When a supplier realizes that a product or products need to be recalled, they log into the server and posts information relating to which suppliers and which products need to be recalled. The service then advises the retailers of the recall – which is then acknowledged in some way by the retailer. The assumption is that from here on the retailer executes some agreed process with the supplier for physical disposition of the product and/or financial considerations.
All this sounds good – and it is. But where does all this data come from? The same standards body, GS1 US, has been part of a wider, deeper initiative, called Global Data Synchronization (GDS), GDS is a technology solution (using the Global Data Synchronization Network – GDSN) that synchronizes product data between suppliers and retailers. GDS has been an active initiative for over 10 years; it is global. Several large global suppliers and retailers have worked to make local data pools (regional stores of product data for groups of buyers and/or sellers) to be “interoperable” – which means that product data is exchanged between data pools. The concept is that a supplier registers once a new product; and can from here share any and all necessary product data with any and all customers around the globe. The concept is pretty simple – the practice is much more complex. But GDS is established; it does work; it just does not work as well as expected but each year it makes some progress in terms of scope, adoption, and use.
The service – how to communicate product (and related) data quickly, easily, and in a more automated fashion – should be another reason why GDS should be more widely adopted! The same standards body will lament, every year, “why cant’ we get GDS adopted more broadly?” yet, with this potential home run, they have grounded out. Or, if you prefer, instead of hitting a “six”, GS1 US has hit its own wicket.

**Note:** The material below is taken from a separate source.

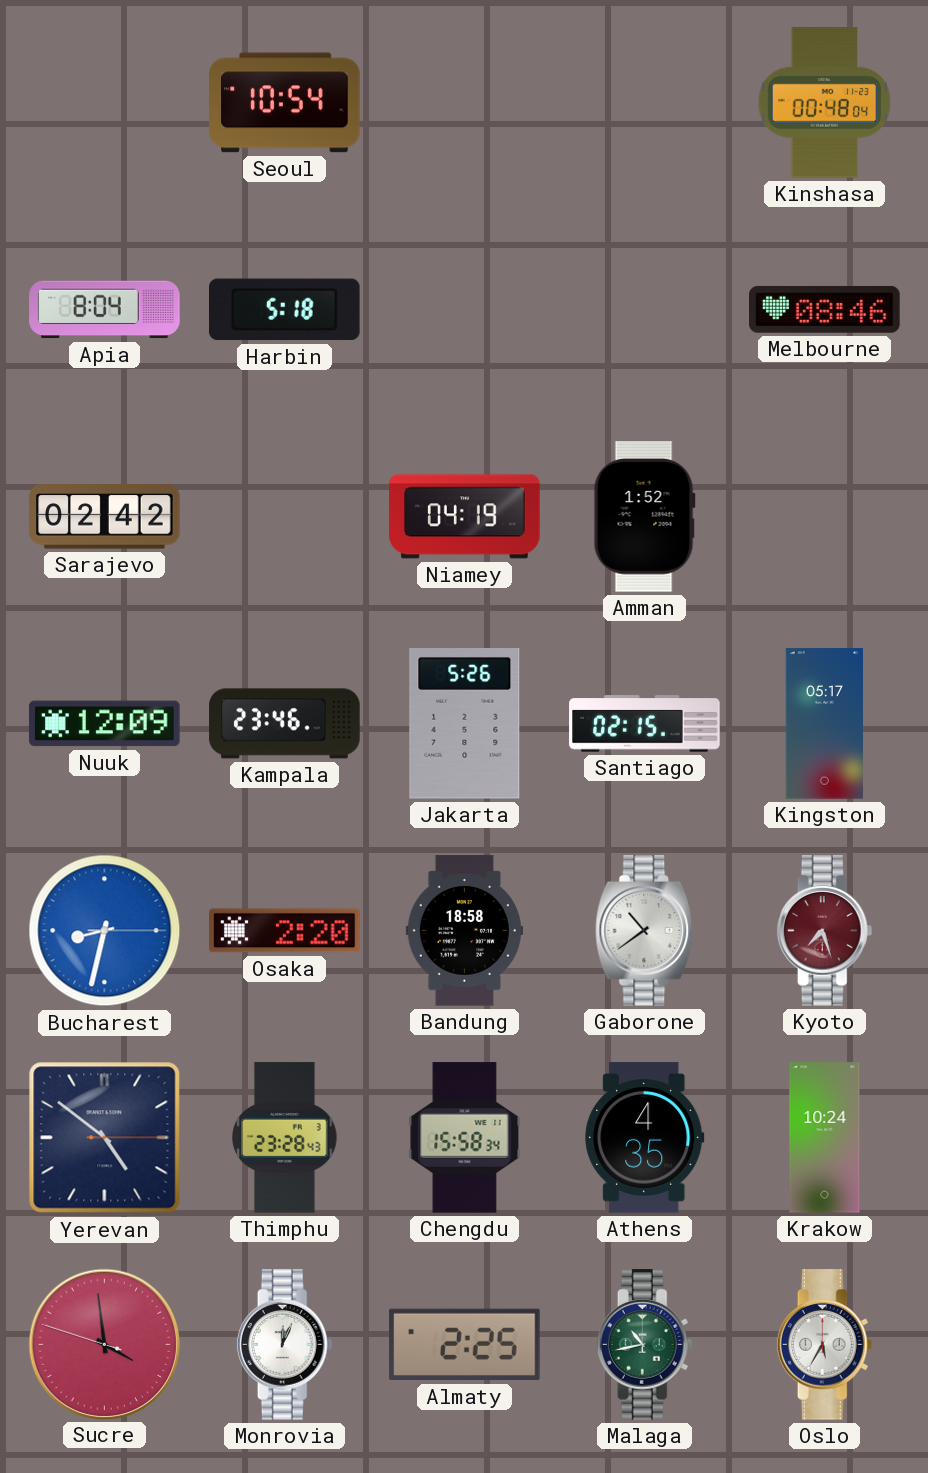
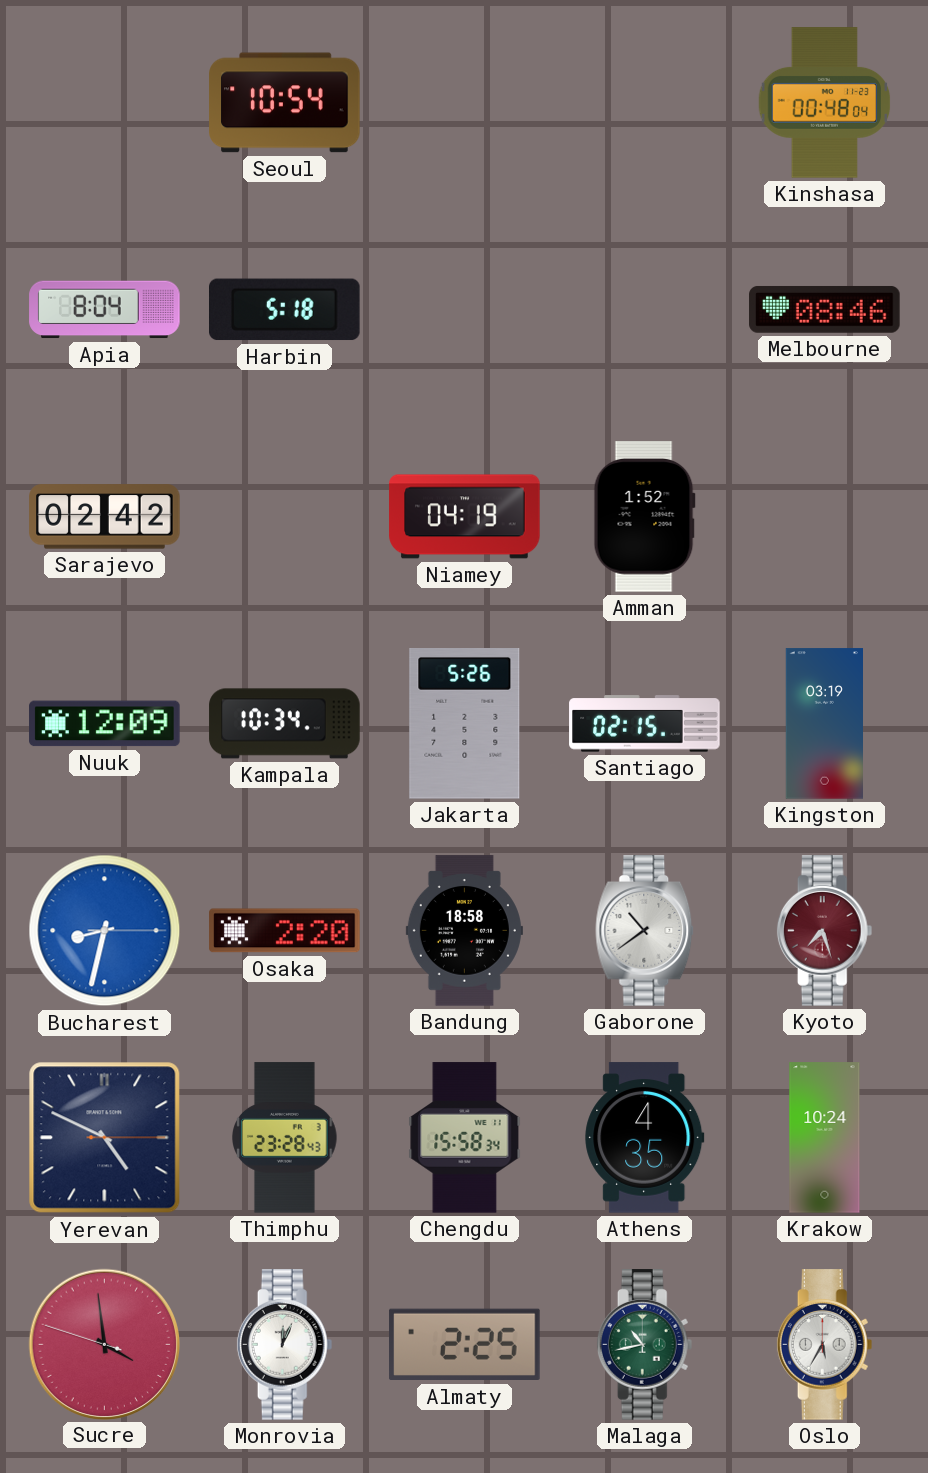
Kampala: 23:46 -> 10:34
Kingston: 05:17 -> 03:19
Yerevan: 4:51 -> 4:49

OK, so the launch is only grocery products – and GDSN was never strong (early on) with perishable and grocery type products due to the fact that product specifications are not uniform (think catch weight). However, with the use of UPC and more recently, GTIN, this should not have been an issue.
Such a product recall process is reliant on accurate, available, product data. And it is strange that it is not tied to GDSN. By launching this service independent of GDSN the standards body is creating the potential for creating more, duplicate industry data, and harming the overall data quality that spans the supply chain they service.
Am I a perfectionist? Am I silly for asking the question? Is “practical reality” really that practical?